Once in a while, I think it’s really important to take on a personal challenge. This kind of challenge questions your inhibitions, and makes you unsure of how things will even turn out! I’m not saying I like being outside of my comfort zone, but I always learn a lot about myself once I go there.
This past winter, one of my best friends told me that she was planning to do the Portsmouth Market Square Day 10K again this year, and that I should join her. She’s struggled with a lot of health issues over the past couple of years (including learning she has Crohn’s Disease), impressively she’s been more on top of her wellness than ever before. I thought, “Isn’t she amazing to conquer a 10K with asthma and Crohn’s?” AND to boot she already did this run last year. I usually check something like that off of the proverbial life list and never look back!
Inspired by Alex, I registered online and had grand plans. “Training” turned into a Spring full of rainy mornings (“I can’t run in that!”), time-consuming home improvements, and some travels that all collectively ate away at my budgeted “get-good-at-running” time. When Saturday, June 14th rolled around, neither Alex nor I had run in a week, and I’d only run a handful of times for any sort of stretch in the past few months. I was excited rather than terrified standing there among the 2,200 runners at the start of the race, and this surprised me a lot. Maybe it’s because I was there with a friend who’d still love me no matter what happened. (I think that was a really big part of it). I was honestly unsure of what would happen. This was a chance to see what we are made of and Alex and I were open to any outcome.
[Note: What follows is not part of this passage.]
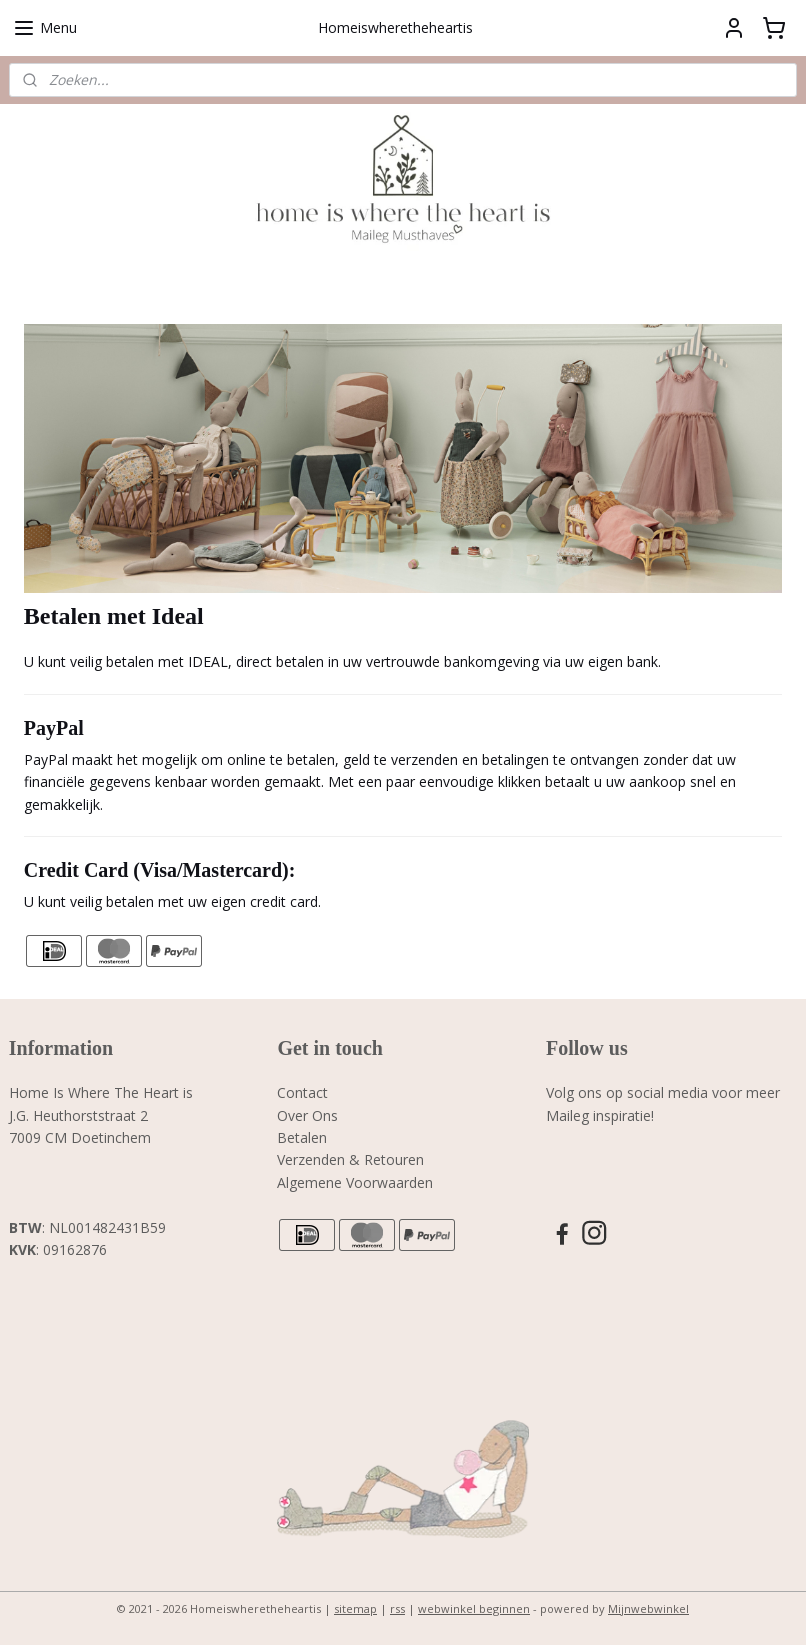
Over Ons (307, 1115)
We started slowly and paced ourselves. I found my natural cadence to be slightly slower than hers, and although I felt I might have held her back a little, I knew that last year she had to stop at mile 4 to walk a bit. Before we knew it, Alex was saying, “The mile 4 marker must be somewhere around here…” and a friendly gal running near us said, “You missed it a while back, actually.” We were stoked! How awesome that we were actually doing well enough not to be counting every step. We missed the marker at mile 5 as well and before we knew it, we were heading up the final hill. We coasted to the finish line on the hill’s downslope and found our way to the snack tent and then off to stretch by the water.
We were both a little wobbly. I knew my knees would feel it the next day, but overall we really were proud of ourselves. We could have struggled. We could have needed to stop. We could have tripped and fallen. Her asthma could have caused her to become short of breath. I could have embarrassed myself (there are certain performance pressures to being a fitness professional). However, none of these things happened. We took it slow and steady, and although we didn’t win the race that day, we sure were proud of what we’d done. The experience reminded me to jump into life now and then, even when I don’t know what will happen.